BRASÍLIA – Com a falta de recursos orçamentários, a Comissão Especial sobre Mortos e Desaparecidos Políticos (CEMDP) busca alternativas para avançar em seu trabalho. O colegiado tenta aproveitar a visibilidade do filme Ainda Estou Aqui, indicado em três categorias no Oscar, cuja cerimônia ocorre neste domingo (2), para encontrar soluções sobre outras questões relacionadas à reparação às famílias de vítimas da ditadura.

Recriada em julho de 2024 durante o governo Lula, a CEMDP, que retomou seus trabalhos oficialmente em 30 de agosto, recomendou ao Conselho Nacional de Justiça (CNJ) a correção de certidões de mortos pela ditadura. A medida consta como uma das recomendações feitas pelo relatório final da Comissão Nacional da Verdade (CNV). 

A CEMDP indica que em 407 dos 434 casos de mortes e desaparecimentos que a CNV confirmou em 2014, os termos lavrados nos documentos não refletem a real causa dos óbitos.
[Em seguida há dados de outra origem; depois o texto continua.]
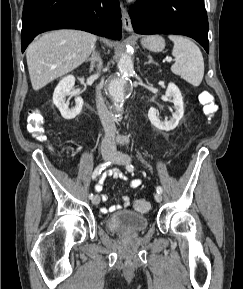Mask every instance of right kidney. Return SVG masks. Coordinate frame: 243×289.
I'll return each mask as SVG.
<instances>
[{
  "instance_id": "obj_1",
  "label": "right kidney",
  "mask_w": 243,
  "mask_h": 289,
  "mask_svg": "<svg viewBox=\"0 0 243 289\" xmlns=\"http://www.w3.org/2000/svg\"><path fill=\"white\" fill-rule=\"evenodd\" d=\"M74 84L75 77L73 75H68L58 83L53 93L54 105L59 109L62 117L67 120L74 119L77 115H79L84 104L83 99L77 96L75 98V107L69 109L65 97L66 95L71 94Z\"/></svg>"
}]
</instances>
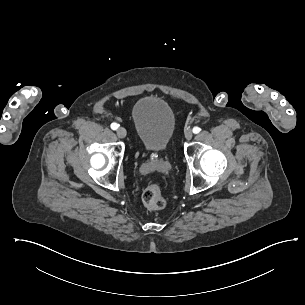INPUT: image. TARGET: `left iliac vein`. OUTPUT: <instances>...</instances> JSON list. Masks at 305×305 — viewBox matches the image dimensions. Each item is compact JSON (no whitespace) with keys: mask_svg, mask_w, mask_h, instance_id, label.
<instances>
[{"mask_svg":"<svg viewBox=\"0 0 305 305\" xmlns=\"http://www.w3.org/2000/svg\"><path fill=\"white\" fill-rule=\"evenodd\" d=\"M184 135L187 140H190L193 137V132L191 129H187V130H185Z\"/></svg>","mask_w":305,"mask_h":305,"instance_id":"4c4485c4","label":"left iliac vein"}]
</instances>
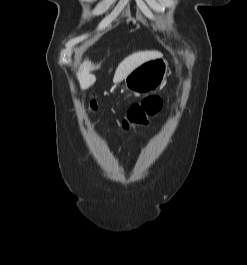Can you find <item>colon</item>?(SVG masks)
<instances>
[{
    "instance_id": "1",
    "label": "colon",
    "mask_w": 247,
    "mask_h": 265,
    "mask_svg": "<svg viewBox=\"0 0 247 265\" xmlns=\"http://www.w3.org/2000/svg\"><path fill=\"white\" fill-rule=\"evenodd\" d=\"M92 109H95V103H91ZM162 108V99L158 96H150L140 103L132 105L126 117L121 122L123 129H129L134 126L147 125Z\"/></svg>"
}]
</instances>
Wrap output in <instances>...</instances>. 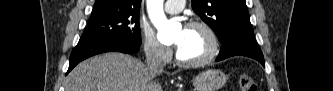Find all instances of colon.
I'll return each instance as SVG.
<instances>
[{
    "instance_id": "obj_1",
    "label": "colon",
    "mask_w": 333,
    "mask_h": 91,
    "mask_svg": "<svg viewBox=\"0 0 333 91\" xmlns=\"http://www.w3.org/2000/svg\"><path fill=\"white\" fill-rule=\"evenodd\" d=\"M239 87L241 91H257V85L251 76L242 74L239 77Z\"/></svg>"
}]
</instances>
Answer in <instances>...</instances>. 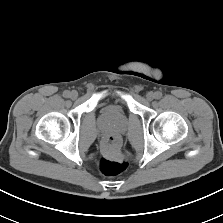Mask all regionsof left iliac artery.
I'll return each mask as SVG.
<instances>
[{
    "label": "left iliac artery",
    "instance_id": "44dca946",
    "mask_svg": "<svg viewBox=\"0 0 223 223\" xmlns=\"http://www.w3.org/2000/svg\"><path fill=\"white\" fill-rule=\"evenodd\" d=\"M162 97V93L160 91L155 92V98L160 99Z\"/></svg>",
    "mask_w": 223,
    "mask_h": 223
}]
</instances>
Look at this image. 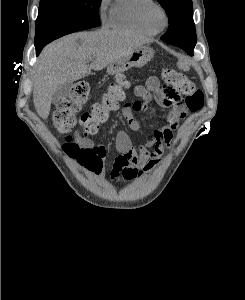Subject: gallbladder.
Listing matches in <instances>:
<instances>
[{"label": "gallbladder", "mask_w": 245, "mask_h": 300, "mask_svg": "<svg viewBox=\"0 0 245 300\" xmlns=\"http://www.w3.org/2000/svg\"><path fill=\"white\" fill-rule=\"evenodd\" d=\"M73 83H66L60 86L53 95V103H59L64 98L71 95Z\"/></svg>", "instance_id": "bac80fb5"}]
</instances>
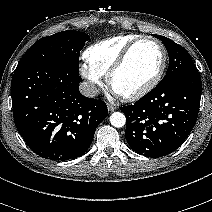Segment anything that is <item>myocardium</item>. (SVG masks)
<instances>
[{
  "instance_id": "obj_1",
  "label": "myocardium",
  "mask_w": 212,
  "mask_h": 212,
  "mask_svg": "<svg viewBox=\"0 0 212 212\" xmlns=\"http://www.w3.org/2000/svg\"><path fill=\"white\" fill-rule=\"evenodd\" d=\"M144 42L154 43L155 45H157L160 48L161 53H162V60H161V65L159 67V70L157 71L155 76L143 87H141L138 90H136L132 93H129V94H119L118 92L115 91V89L113 87L114 77L124 67V65L126 64L128 58L130 57V55H131L132 51L135 49V47ZM167 62H168L167 49L161 41H159L156 38H152V37H139V38L133 40L123 50V52L120 54V56L118 57L116 62L112 65V67L110 68V70L107 73V78H106L107 84L113 92H115L117 95H119L123 99L130 100V101L140 99L143 96L147 95L149 92H151L160 83V81L165 73V70L167 67Z\"/></svg>"
}]
</instances>
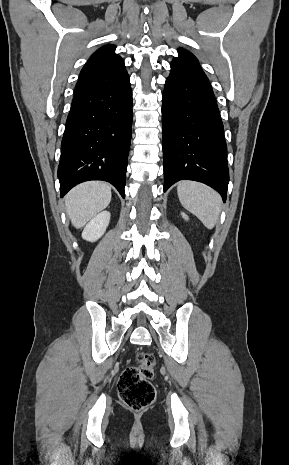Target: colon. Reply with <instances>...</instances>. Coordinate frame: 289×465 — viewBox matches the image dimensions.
Segmentation results:
<instances>
[{
    "label": "colon",
    "mask_w": 289,
    "mask_h": 465,
    "mask_svg": "<svg viewBox=\"0 0 289 465\" xmlns=\"http://www.w3.org/2000/svg\"><path fill=\"white\" fill-rule=\"evenodd\" d=\"M155 360L147 352L137 356V363L127 367L119 380L118 392L121 401L132 410H141L153 403L156 391L151 383Z\"/></svg>",
    "instance_id": "obj_1"
}]
</instances>
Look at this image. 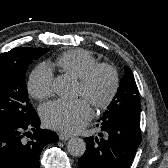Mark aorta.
I'll return each mask as SVG.
<instances>
[{
	"instance_id": "aorta-1",
	"label": "aorta",
	"mask_w": 168,
	"mask_h": 168,
	"mask_svg": "<svg viewBox=\"0 0 168 168\" xmlns=\"http://www.w3.org/2000/svg\"><path fill=\"white\" fill-rule=\"evenodd\" d=\"M54 92L61 98H70L75 94L76 82L67 75L58 76L53 83ZM68 152L75 157H81L86 150V143L78 137L71 138L67 143Z\"/></svg>"
}]
</instances>
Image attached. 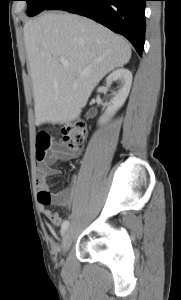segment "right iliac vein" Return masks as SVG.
Wrapping results in <instances>:
<instances>
[{"mask_svg":"<svg viewBox=\"0 0 181 300\" xmlns=\"http://www.w3.org/2000/svg\"><path fill=\"white\" fill-rule=\"evenodd\" d=\"M73 239H74V234L72 229L69 227L65 230L62 238V249L64 252H66L70 248Z\"/></svg>","mask_w":181,"mask_h":300,"instance_id":"1","label":"right iliac vein"}]
</instances>
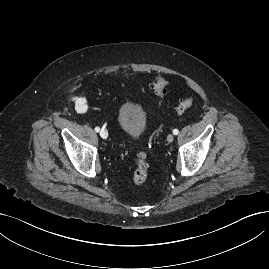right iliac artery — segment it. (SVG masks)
<instances>
[{"label":"right iliac artery","instance_id":"1","mask_svg":"<svg viewBox=\"0 0 269 269\" xmlns=\"http://www.w3.org/2000/svg\"><path fill=\"white\" fill-rule=\"evenodd\" d=\"M95 131L96 132H99L100 131V128L99 127H95Z\"/></svg>","mask_w":269,"mask_h":269}]
</instances>
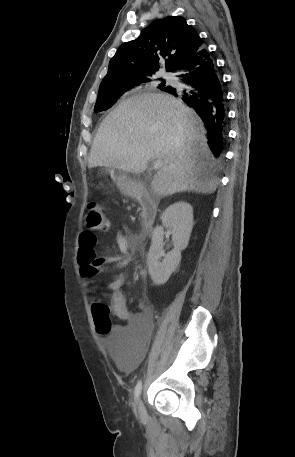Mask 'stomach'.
Listing matches in <instances>:
<instances>
[{"label":"stomach","mask_w":295,"mask_h":457,"mask_svg":"<svg viewBox=\"0 0 295 457\" xmlns=\"http://www.w3.org/2000/svg\"><path fill=\"white\" fill-rule=\"evenodd\" d=\"M109 174L122 193L130 194L133 192L134 184L128 179L124 171L110 169Z\"/></svg>","instance_id":"stomach-1"}]
</instances>
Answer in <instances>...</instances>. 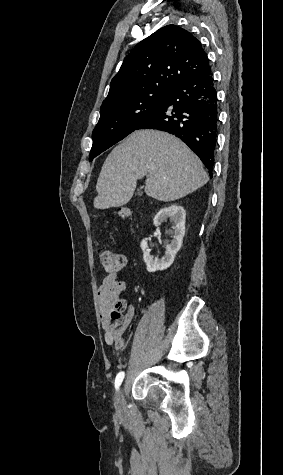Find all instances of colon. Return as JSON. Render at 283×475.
I'll list each match as a JSON object with an SVG mask.
<instances>
[{
  "label": "colon",
  "mask_w": 283,
  "mask_h": 475,
  "mask_svg": "<svg viewBox=\"0 0 283 475\" xmlns=\"http://www.w3.org/2000/svg\"><path fill=\"white\" fill-rule=\"evenodd\" d=\"M130 211L127 207H122L120 209V215L128 216ZM99 259L105 268L106 272L110 275L116 276L119 275L125 265L124 255L120 252L107 250L102 248L99 253ZM120 301V309H123L124 313L126 311V303L122 300Z\"/></svg>",
  "instance_id": "obj_1"
}]
</instances>
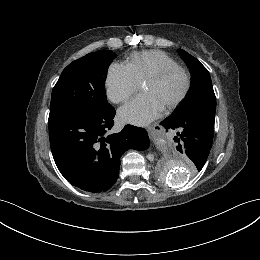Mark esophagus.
<instances>
[{
    "mask_svg": "<svg viewBox=\"0 0 260 260\" xmlns=\"http://www.w3.org/2000/svg\"><path fill=\"white\" fill-rule=\"evenodd\" d=\"M159 131H160V126L157 123H155L154 125L148 128V132L151 136L158 133Z\"/></svg>",
    "mask_w": 260,
    "mask_h": 260,
    "instance_id": "obj_1",
    "label": "esophagus"
}]
</instances>
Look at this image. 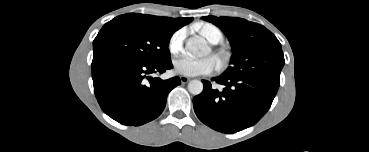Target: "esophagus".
<instances>
[{
    "label": "esophagus",
    "mask_w": 369,
    "mask_h": 152,
    "mask_svg": "<svg viewBox=\"0 0 369 152\" xmlns=\"http://www.w3.org/2000/svg\"><path fill=\"white\" fill-rule=\"evenodd\" d=\"M180 80H181V82H182L183 84H185V83H187V82L190 80V78H188V77H186V76H180Z\"/></svg>",
    "instance_id": "34e87169"
}]
</instances>
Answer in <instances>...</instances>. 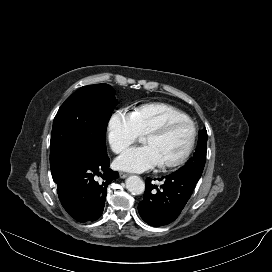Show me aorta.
I'll list each match as a JSON object with an SVG mask.
<instances>
[{"label": "aorta", "instance_id": "obj_1", "mask_svg": "<svg viewBox=\"0 0 272 272\" xmlns=\"http://www.w3.org/2000/svg\"><path fill=\"white\" fill-rule=\"evenodd\" d=\"M126 188L133 195H140L145 190V183L138 176H130L126 179Z\"/></svg>", "mask_w": 272, "mask_h": 272}]
</instances>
O colegiado apontou que as certidões de óbito de 202 mortos durante a ditadura têm que ser corrigidas. 

Já os 232 desaparecidos durante o regime militar terão finalmente direito a um atestado de óbito. A medida exige que nas certidões conste a informação de que os desaparecimentos se deram de maneira “não natural, violenta e causada por perseguição política do Estado brasileiro”.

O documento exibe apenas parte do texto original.